The rediscovery of Viriditas? Or: Current human-plant relationships using the example of medicinal plants (working title)

Cosima Wiemer

Photo: Cosima Wiemer

Cosima Wiemer's Ph.D. project deals with human-plant relationships and focuses on medicinal plants and phytotherapy, initially using the example of a stinging nettle (Urtica dioica).
The stinging nettle (Urtica dioica): In everyday life, we encounter it at the roadside or in overgrown gardens and parks and, as a pain-inducing weed, it usually receives little attention or is rejected and regularly destroyed. On the other hand, it is traditionally highly valued as a medicine in phytotherapy, frequently used and cultivated for this purpose extra horticulturally, respectively agriculturally.
It changes consequently between the attributions of the unloved weed plant, the wild plant, the medicinal plant, and the useful plant and changes thereby between the alleged spheres of nature and culture. Depending on the attribution, it works differently in human-plant relationships.
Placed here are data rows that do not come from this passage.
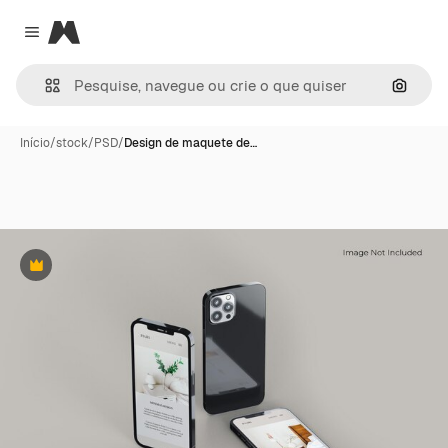
Magnific
Close menu
Pesqui
Início
/
stock
/
PSD
/
Design de maquete de…
Premium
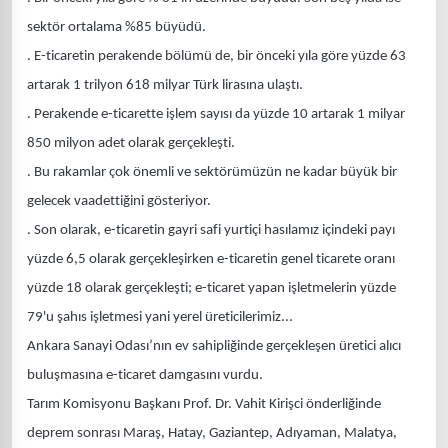
sektör ortalama %85 büyüdü.
. E-ticaretin perakende bölümü de, bir önceki yıla göre yüzde 63
artarak 1 trilyon 618 milyar Türk lirasına ulaştı.
. Perakende e-ticarette işlem sayısı da yüzde 10 artarak 1 milyar
850 milyon adet olarak gerçekleşti.
. Bu rakamlar çok önemli ve sektörümüzün ne kadar büyük bir
gelecek vaadettiğini gösteriyor.
. Son olarak, e-ticaretin gayri safi yurtiçi hasılamız içindeki payı
yüzde 6,5 olarak gerçekleşirken e-ticaretin genel ticarete oranı
yüzde 18 olarak gerçekleşti; e-ticaret yapan işletmelerin yüzde
79'u şahıs işletmesi yani yerel üreticilerimiz...
Ankara Sanayi Odası’nın ev sahipliğinde gerçekleşen üretici alıcı
buluşmasına e-ticaret damgasını vurdu.
Tarım Komisyonu Başkanı Prof. Dr. Vahit Kirişci önderliğinde
deprem sonrası Maraş, Hatay, Gaziantep, Adıyaman, Malatya,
The project is conceptually situated in the realm of "multispecies ethnography," which involves a recognition of the interconnectedness and inseparability of humans and other life forms. This work will consider "plants as ethnographic subjects" (Hartigan 2019), that is, to acknowledge that plants are intelligent, stimulus-perceiving and processing, powerful, and social living beings that relate, communicate, and actively interact with other living beings. The "agency" of plants is to be worked out in order to exclude "plant blindness".

Supervision: Prof. Dr. Ina Dietzsch (University Marburg)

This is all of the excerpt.